Programatically, we can use scipy.stats.norm.interval to compute the confidence interval assuming a normal distribution, and statsmodels.stats.proportion to compute the confidence interval for proportions using different methods, including the numerical inversion of the binomial test in scipy.stats (‘binom_test’), and Clopper-Pearson interval based on Beta distribution (‘beta’). We can also find a calculator for confidence interval of a proportion from GraphPad.

from scipy.stats import norm
import statsmodels.stats.proportion as smp

# Calculate the mean and standard deviation of the success rates from the previous simulation
# Later we'll see how to leverage mean and std directly from the theoritical model
mean = np.mean(success_throws)
std_dev = np.std(success_throws)

# Calculate the 95% confidence interval using scipy.stats.norm.interval
ci_lower, ci_upper = norm.interval(0.95, loc=mean, scale=std_dev)
print(f"The 95% confidence interval of successful throws (assuming a normal distribution)\
      \nis ({ci_lower:.0f}, {ci_upper:.0f}) out of 20")

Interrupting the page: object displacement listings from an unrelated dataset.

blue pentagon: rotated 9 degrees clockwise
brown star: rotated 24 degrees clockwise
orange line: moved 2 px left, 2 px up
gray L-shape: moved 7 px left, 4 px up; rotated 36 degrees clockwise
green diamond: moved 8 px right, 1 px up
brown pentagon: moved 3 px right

# Calculate the 95% CI around the median using scipy.stats.binom.interval
print(f"The 95% confidence interval with equal areas around the median is \
{binom.interval(confidence=.95, n=n, p=p)}")

# Calculate the 95% confidence interval for proportions using statsmodels.stats.proportion
ci_lower, ci_upper = smp.proportion_confint(count=s, nobs=n, alpha=0.05, method='normal')
print(f"The 95% confidence interval for the success rate (using default 'normal')\
      \nis ({100*ci_lower:.2f}%, {100*ci_upper:.2f}%)")

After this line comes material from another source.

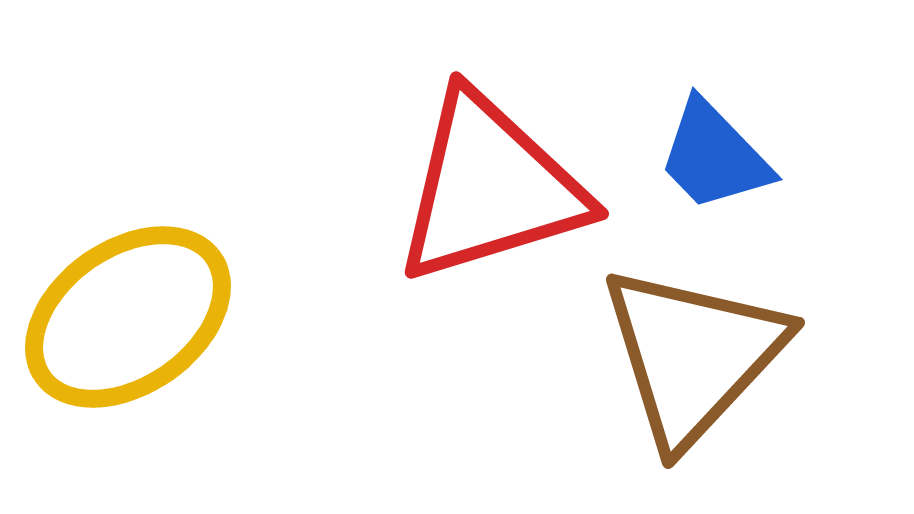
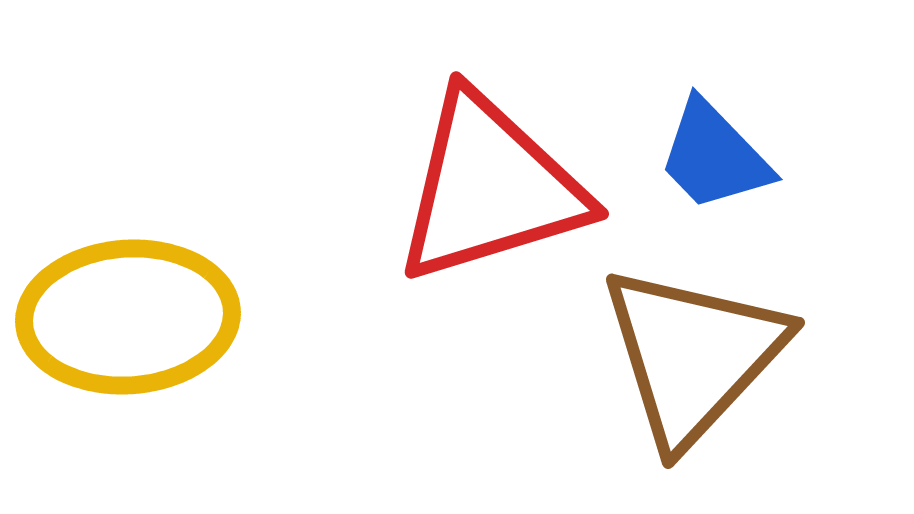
yellow ellipse: rotated 31 degrees clockwise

ci_lower, ci_upper = smp.proportion_confint(count=s, nobs=n, alpha=0.05, method='binom_test')
print(f"The 95% confidence interval for the success rate (using 'binom_test')\
      \nis ({100*ci_lower:.2f}%, {100*ci_upper:.2f}%)")

# An alternative method is Clopper-Pearson (used in GraphPad), called 'beta'
ci_lower, ci_upper = smp.proportion_confint(count=s, nobs=n, alpha=0.05, method='beta')
print(f"The 95% confidence interval for the success rate (using Clopper-Pearson 'beta')\
      \nis ({100*ci_lower:.2f}%, {100*ci_upper:.2f}%)")
The 95% confidence interval of successful throws (assuming a normal distribution)      
is (14, 20) out of 20
The 95% confidence interval with equal areas around the median is (14.0, 20.0)
The 95% confidence interval for the success rate (using default 'normal')      
is (69.35%, 100.00%)
The 95% confidence interval for the success rate (using 'binom_test')      
is (62.78%, 95.78%)
The 95% confidence interval for the success rate (using Clopper-Pearson 'beta')      
is (62.11%, 96.79%)

Confidence interval of polling#

In the scenario analyzed on pages 33-34, we have conducted a poll on a sample of 100 voters, and 33 of them have indicated that they would vote for one great candidate. This gives a sample proportion of 0.33 (or 33%).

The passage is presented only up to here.